[Prompt] Please report how many lines in the records below contain "They". Reply with the number alone.

○ ○ ○

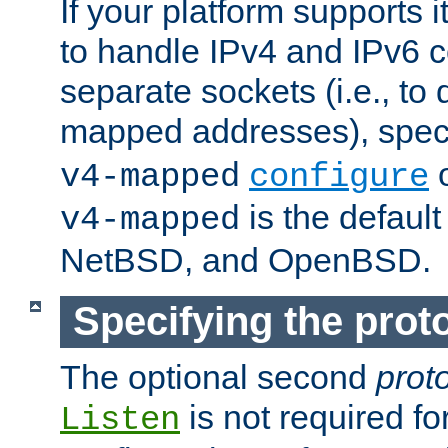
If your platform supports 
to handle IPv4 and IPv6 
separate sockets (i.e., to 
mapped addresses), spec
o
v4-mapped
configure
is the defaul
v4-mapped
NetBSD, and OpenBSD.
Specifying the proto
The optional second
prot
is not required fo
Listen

○ ○ ○

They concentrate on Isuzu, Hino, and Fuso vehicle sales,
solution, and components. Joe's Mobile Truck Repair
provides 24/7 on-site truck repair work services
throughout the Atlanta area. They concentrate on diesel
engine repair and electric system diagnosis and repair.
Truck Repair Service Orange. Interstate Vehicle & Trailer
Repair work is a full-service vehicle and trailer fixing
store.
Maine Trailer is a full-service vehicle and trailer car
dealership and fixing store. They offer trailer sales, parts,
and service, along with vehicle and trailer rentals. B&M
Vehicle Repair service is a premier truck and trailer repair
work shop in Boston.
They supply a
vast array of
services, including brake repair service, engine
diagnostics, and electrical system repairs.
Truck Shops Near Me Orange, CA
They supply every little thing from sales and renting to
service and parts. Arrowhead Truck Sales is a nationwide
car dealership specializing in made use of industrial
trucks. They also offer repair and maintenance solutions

○ ○ ○

[Solution to this exercise] 6